Even more importantly, randomly generated values are vital for cryptography and security. It is this purpose that spawned our most used random generation algorithms.
Arc4Random is the most common command used to generate random numbers. A simple way to generate a random dice roll in Swift is:
let diceRoll = Int(arc4random_uniform(6) + 1)
So what is
arc4Random and where did it come from?
In 1987 a man named Ron Rivest created the Rivest Cypher 4 (RC4) algorithm. He did this while working for RSA and thus they owned the algorithm.
RC4 is a stream cipher, allowing for varying lengths of bits to be encrypted. It remained secret and secure until 1994, when it was reverse engineered and the cypher was cracked. RC4 was a registered trademark owned by RSA, so this new, public algorithm was named ARC4.
Since this cypher has been cracked, it’s a really bad idea to use this to encrypt your programs. But it still works for creating randomly generated content, so it is now commonly used in things like game programing when you need randomly generated content.
How Computers “Generate” Randomness
There are two flavors of random number generation in computing: Pseudo-Random Number Generators (PRNG) and True Random Number Generators (TRNG).
RC4 is a PRNG, which means that arc4random is also a PRNG.
PRNGs work by generating a table of values from a seed. These values are supposed to mimic what you would get if you had true randomness. If you took an intern and had them roll a die a hundred times and record the result they got (for experience, of course) and made it into a table, you would have a PRNG.
So if you start out with the same seed, you’ll get the same results over and over again. In order to get different results, you need to use another seed.

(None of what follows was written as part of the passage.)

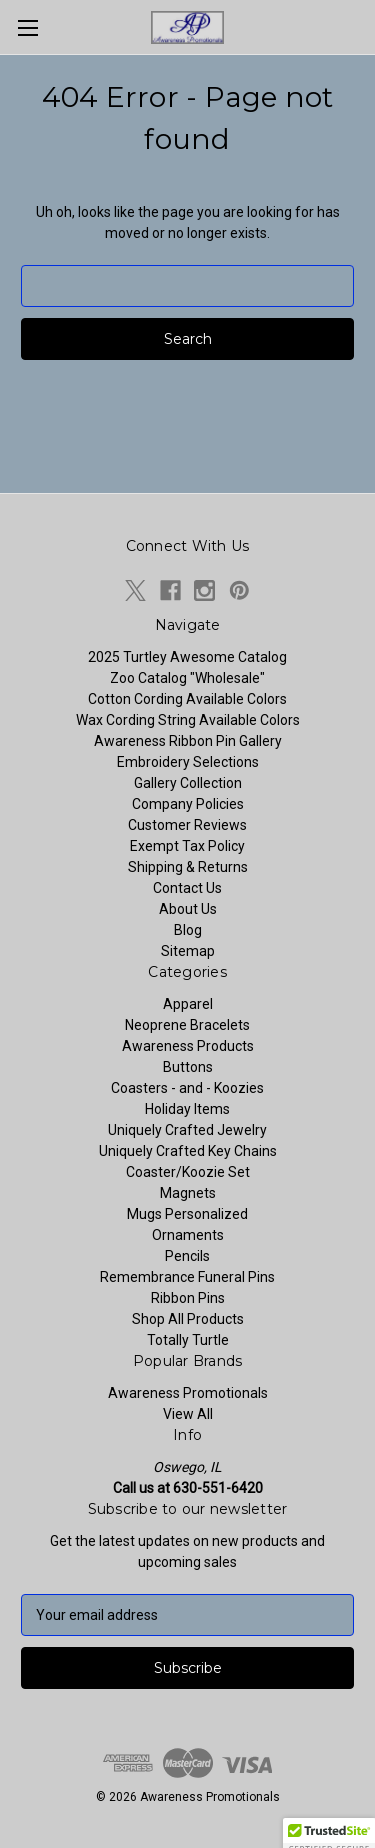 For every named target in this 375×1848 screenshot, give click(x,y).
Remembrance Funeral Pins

For most of what you need to do with random number generation, this is good enough. If you just want to have a game on your iPhone where you need to randomly generate bad guys, this is just fine. It’s not fine if you’re trying to encrypt credit card or personal health information.
Random Number Playground
I wanted to test out how random
arc4Random is because I feel like there are number that get repeated all the time constantly and it’s not really an even distribution.
I create a playground that you can access here. I am planning to add additional functionality to this over time, but it’s pretty bare bones at the moment.
I decided to run this die roll function twenty times. With six values, there should be about three rolls per number. Didn’t quite get that:
- Number of 1: 7
- Number of 2: 2
- Number of 3: 1
- Number of 4: 4
- Number of 5: 2
- Number of 6: 4
Yikes! This seems to buy into my Settlers of Catan theory that the game is set to screw me over by generating an excessive number of ones.
However, as anyone who does polling and clinical trials can tell you, twenty is not a large enough number to be statistically accurate.
So what happens if you run this a lot? Like a lot a lot? What if you ran this 2000 times? I got these results:
- Number of 1: 348
- Number of 2: 304
- Number of 3: 327
- Number of 4: 329
- Number of 5: 347
- Number of 6: 345
As you can see, if this gets run a lot, then the numbers even out significantly. The number of ones, fives, and sixes only deviates by three.
There is a difference between snapshots of things at certain points in time and long term patterns of behavior. If you look at something like the stock market, stock prices can deviate wildly over the course of an hour, but if you look at long term trends, then they tend to even out.
It’s rather frustrating to play a game expecting the dice rolls to behave statistically. However, if everything in life behaved exactly as you expected it to, it wouldn’t really be random, would it?